Antidepressants play an important role in treating depression, but what if you want to lower your dose? Many people come to this conclusion after experiencing bad side effects, or they’ve determined they are no longer depressed enough to warrant a high dose. Antidepressants should never be stopped abruptly. How do you taper down?
The first consideration is what type of antidepressant you are on. If your pill has a short half-life, this means it leaves the body quickly, so withdrawal (or “discontinuation”) symptoms are more immediate and intense. Effexor is notorious for this reason, and many people have similar experience with Prozac. The longer the half-life, the less intense the withdrawal, though it does take longer for the chemicals to leave the body completely. You should also consider how long you’ve been on the antidepressant; if you’ve been on it a long time, it will take your body time to adjust to functioning without it.
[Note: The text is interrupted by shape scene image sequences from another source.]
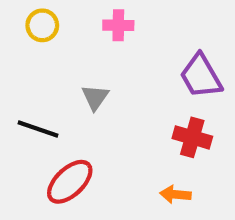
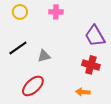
gray triangle: (95, 97) -> (44, 56), moved, turned 40
black line: (38, 129) -> (18, 48), moved, turned -54

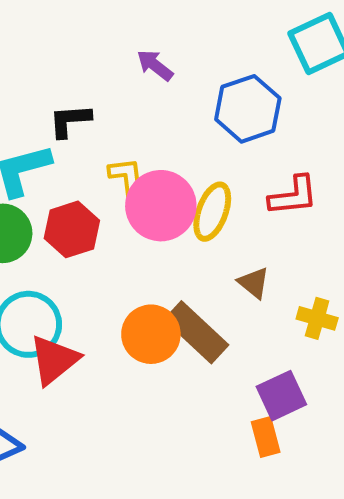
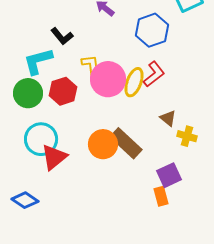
black L-shape: (70, 121) -> (62, 36), turned -125
red L-shape: (293, 196) -> (154, 74), moved, turned -32
brown triangle: (254, 283) -> (168, 118), moved

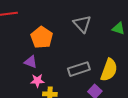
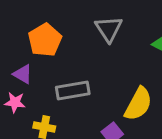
gray rectangle: (79, 69) -> (73, 90), moved
pink star: (37, 81) -> (15, 102), moved

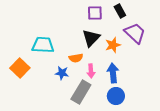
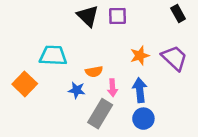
black rectangle: (120, 11) -> (178, 13), moved
purple trapezoid: (135, 33) -> (174, 58), moved
black triangle: (91, 38) -> (88, 16), moved, turned -30

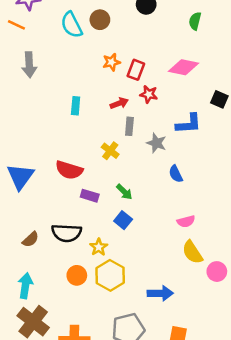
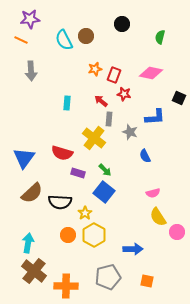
red arrow: (119, 103) -> (101, 101), turned -120
yellow cross: (110, 151) -> (94, 138), size x1.6
blue square: (123, 220) -> (104, 192), size x1.5
brown semicircle: (31, 239) -> (32, 193), moved, size x1.6

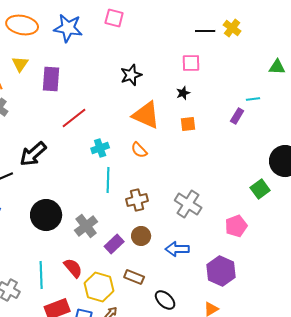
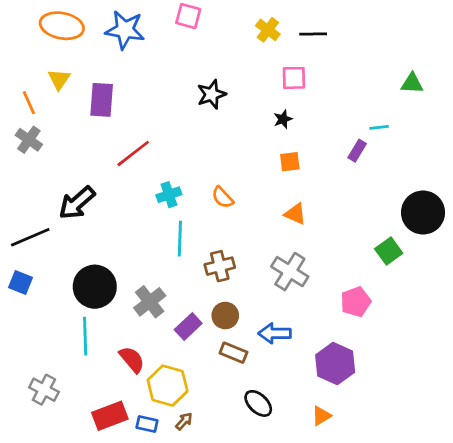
yellow cross: (232, 28) -> (268, 30), moved
orange triangle: (146, 115) -> (295, 214), moved, size x0.6
cyan line: (41, 275) -> (85, 336), moved
brown rectangle: (134, 277) -> (233, 353), moved

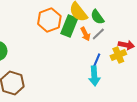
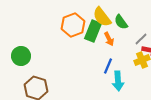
gray line: (98, 34) -> (141, 39), moved
blue line: (96, 61) -> (108, 66), moved

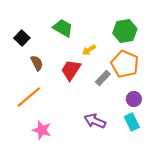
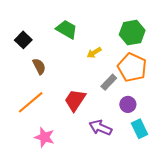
red trapezoid: (71, 70) -> (75, 100), moved
purple circle: (134, 99) -> (128, 104), moved

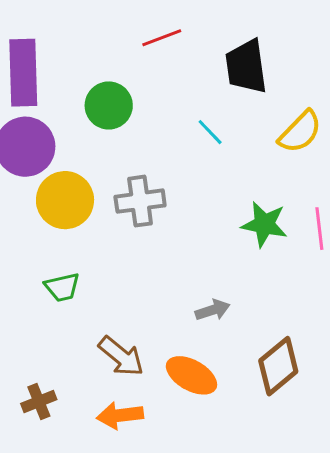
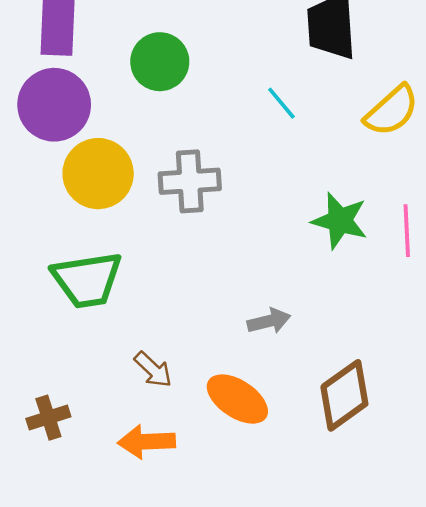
green trapezoid: (62, 287) -> (87, 280), size x1.6
brown arrow: (121, 356) -> (153, 370), size x0.7

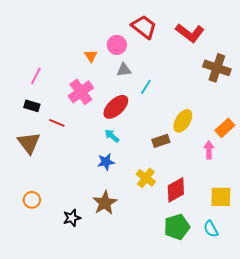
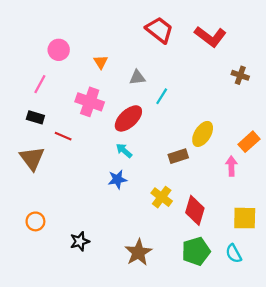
pink circle: (117, 45) -> (59, 50), moved
brown cross: (217, 68) -> (240, 75), size x0.6
pink cross: (81, 92) -> (90, 102), turned -35
red diamond: (176, 190) -> (195, 210), turned -44
brown star: (105, 203) -> (138, 252), moved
Talk to your doctor about how much you should reduce your dose. Usually, you need to taper down in very small amounts, like 30 grams or so, but it depends on how you feel. Symptoms of withdrawal can include headaches, nausea, fever, anxiety, confusion, stomach issues, and more. It may even appear like you’re going through a mental health relapse. Think about how these symptoms will affect your daily life and consider if now is the best time to start tapering. You want to be able to have the flexibility to stay home from work or other activities, and get lots of rest if necessary.
Withdrawal depression or anxiety shouldn’t last forever. If poor mental health persists a month or so after you know the antidepressant has completely left your system, you might need to consider a higher dose. Talk to your psychiatrist and keep them in the loop. They can help you make the best decision for your health.